Bill, I was wondering if you could help me with this. I would like to purchase this "Colt MaxiCut Forstner bit set" that you mentioned in your post. The emphasis being "SET" and also "Specifically Made For Peppermills".
I have enjoyed making a few of the ceramic peppermills but wished I had better forstner bits.

When I visit Colt's website, I can't figure out how to put together "all" of the items that you mentioned in your post...which by the way, is what I want.

Bill, I would very much appreciate any help on how to put this "kit" together and also where to purchase it.
For your information, I am using a Jet 1642.

Thank you
Dick


----------



## Bill Boehme (Feb 9, 2014)

Rodbuster said:


> Bill, I was wondering if you could help me with this. I would like to purchase this "Colt MaxiCut Forstner bit set" that you mentioned in your post. The emphasis being "SET" and also "Specifically Made For Peppermills"...
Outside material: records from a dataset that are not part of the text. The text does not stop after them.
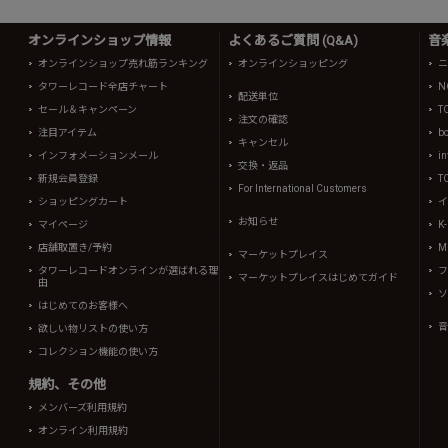
オンラインショップ情報
よくあるご質問 (Q&A)
音
オンラインショップ売れ筋ランキング
オンラインショッピング
ニ
タワーレコード全店チャート
N
配送単位
セール＆キャンペーン
T
注文の確認
注目アイテム
b
キャンセル
インフォメーションメール
in
交換・返品
新規会員登録
T
For International Customers
ショッピングカート
イ
お知らせ
マイページ
K
店舗取置き/予約
Mi
マーケットプレイス
タワーレコードオンラインが選ばれる理
フ
マーケットプレイスはじめてガイド
由
ソ
はじめてのお客様へ
音
欲しい物リストの使い方
コレクション機能の使い方
規約、その他
メンバーズ利用規約
オンライン利用規約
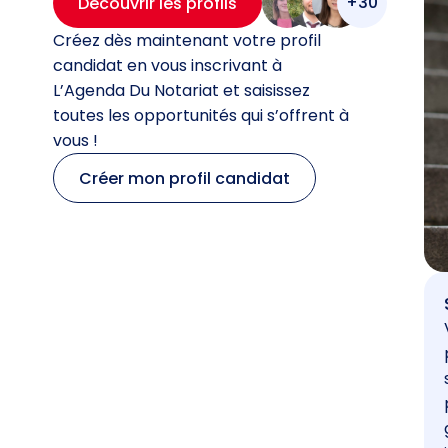
+30
Découvrir les profils
Créez dès maintenant votre profil
candidat en vous inscrivant à
L’Agenda Du Notariat et saisissez
toutes les opportunités qui s’offrent à
vous !
Créer mon profil candidat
Dick, here is the set that I have. It is called "Woodturners Starter Kit WSK-116 and has a 1 1/16" Forstner bit which is used for the standard metal mills. I think that the ceramic mills require a different size Forstner bit. Also, you might want to also get the larger bit used at the bottom although that part is easily turned with a square box scraper. I bought it at Woodcraft about three years ago. If you didn't see it on the Colt site, it might no longer be available as a boxed kit.


----------



## Bill Boehme (Feb 9, 2014)

Also, here is what is inside the fancy wooden box.









It includes the Forstner bit, a 6" extension, and a #2 Morse taper adapter. The sections lock together with a simple twist called RotaStop that maintains precision alignment. This kit enables you to make a ten inch peppermill. I believe that longer extensions are also available. The boxed kit was $89.99 and I'm sure that I paid for the box as well as the drill parts.


----------



## Bill Boehme (Feb 9, 2014)

I found that Infinity Cutting Tools has the peppermill kit, but I don't think that it comes in a wooden box. Their "sale" price is a hair under a hundred bucks. Or, you can buy the individual pieces ... Packard has the best price at about $90. Craft Supplies is a few dollars more and TheBestThings is many dollars more.


----------



## Rodbuster (Sep 11, 2013)

Looking at the time that you posted, it would seem that you have about an hour of your time doing research for me.
Bill, you've helped me before with questions I've had.

Thank you very much for taking the time.
Dick


----------



## thenodemaster (Jun 14, 2015)

sawdustfactory said:


> Plus one on Colt. Pricey but worth it.


Thanks for the link. I have seen these bots advertised in my woodturning magazines but they had the site for places in England. Had not had a chance to look for something on this side of the pond. You just saved me a google search. Thanks!:thumbsup:


----------